Late in the evening of St. Patrick's Day, while much of America was out carousing, our hardworking U.S. senators stayed in session. It was time for the Senate to take its first stab at addressing Social Security's long-term financial health since President Bush began his push to restructure the program. The result wasn't pretty.
Did our devoted lawmakers vote to give the program a new infusion of revenues to meet its needs? To reduce future benefits to bring them in line with expected receipts? Or to finally take some steps to solve Social Security's most daunting problem, the government's ballooning debt? No, no, and heavens no. Instead, our fearless leaders voted to increase Social Security benefits, in a way carefully targeted mainly to benefit the best-off retirees.
In its late-night session, the Senate agreed to a budget amendment that calls for boosting after-tax Social Security benefits by an average of 14 percent for retirees with annual incomes greater than $200,000. Meanwhile, three out of four Social Security recipients -- including virtually everyone making less than $40,000 a year -- wouldn't get a penny in added benefits. More than half the added benefits would go to the 8.8 percent of retirees who make more than $100,000 a year, who would get an average annual increase of $1,894 each.
Jim Bunning, a star pitcher with the Detroit Tigers and Philadelphia Phillies in the '50s and '60s, is now the chief Senate sponsor of this travesty.

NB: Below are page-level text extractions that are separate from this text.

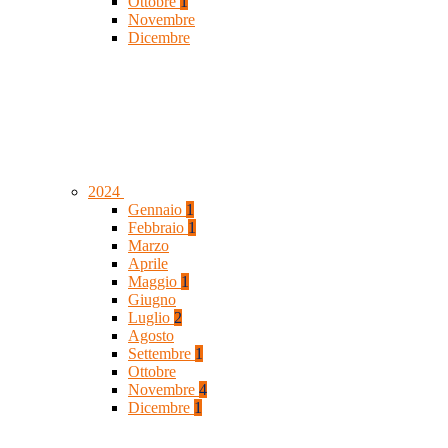
Ottobre
1
Novembre
Dicembre
2024
Gennaio
1
Febbraio
1
Marzo
Aprile
Maggio
1
Giugno
Luglio
2
Agosto
Settembre
1
Ottobre
Novembre
4
Dicembre
1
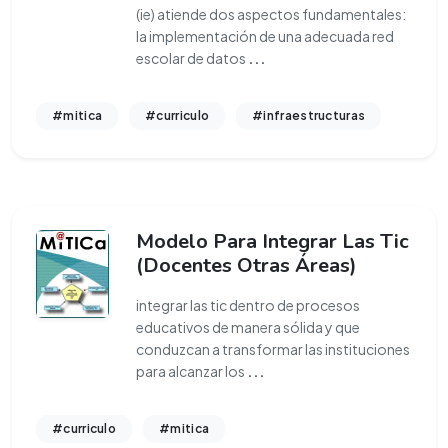
(ie) atiende dos aspectos fundamentales:
la implementación de una adecuada red
escolar de datos
...
#mitica
#curriculo
#infraestructuras
Modelo Para Integrar Las Tic
(Docentes Otras Áreas)
integrar las tic dentro de procesos
educativos de manera sólida y que
conduzcan a transformar las instituciones
para alcanzar los
...
#curriculo
#mitica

He claims it would put “more money back in the pockets of millions of our seniors for them to spend on things like prescription drugs.” He doesn't mention that the vast majority of seniors would not only get nothing from his plan but would also be called upon to help pay for it.
Bunning's proposal would cost $64 billion over four and a half years. But that's just the beginning. Social Security's actuaries say that over the next 75 years, it would cost a trillion dollars! As Robert Greenstein of the Center on Budget and Policy Priorities points out, that's more than a quarter of Social Security's total projected shortfall over that period.
Technically, the Senate wants to repeal a 1993 law enacted under Bill Clinton, who expanded a means-tested cut in Social Security benefits adopted a decade before during the Reagan administration. The earlier provision had made better-off retirees subject to income tax on up to half of their Social Security benefits, with the resulting savings accruing to the Social Security Trust Fund. Due to Clinton's efforts, the taxable share of benefits now can be as high as 85 percent. At today's income-tax rates, that reduces benefits by as much as 30 percent for the very highest-income retirees.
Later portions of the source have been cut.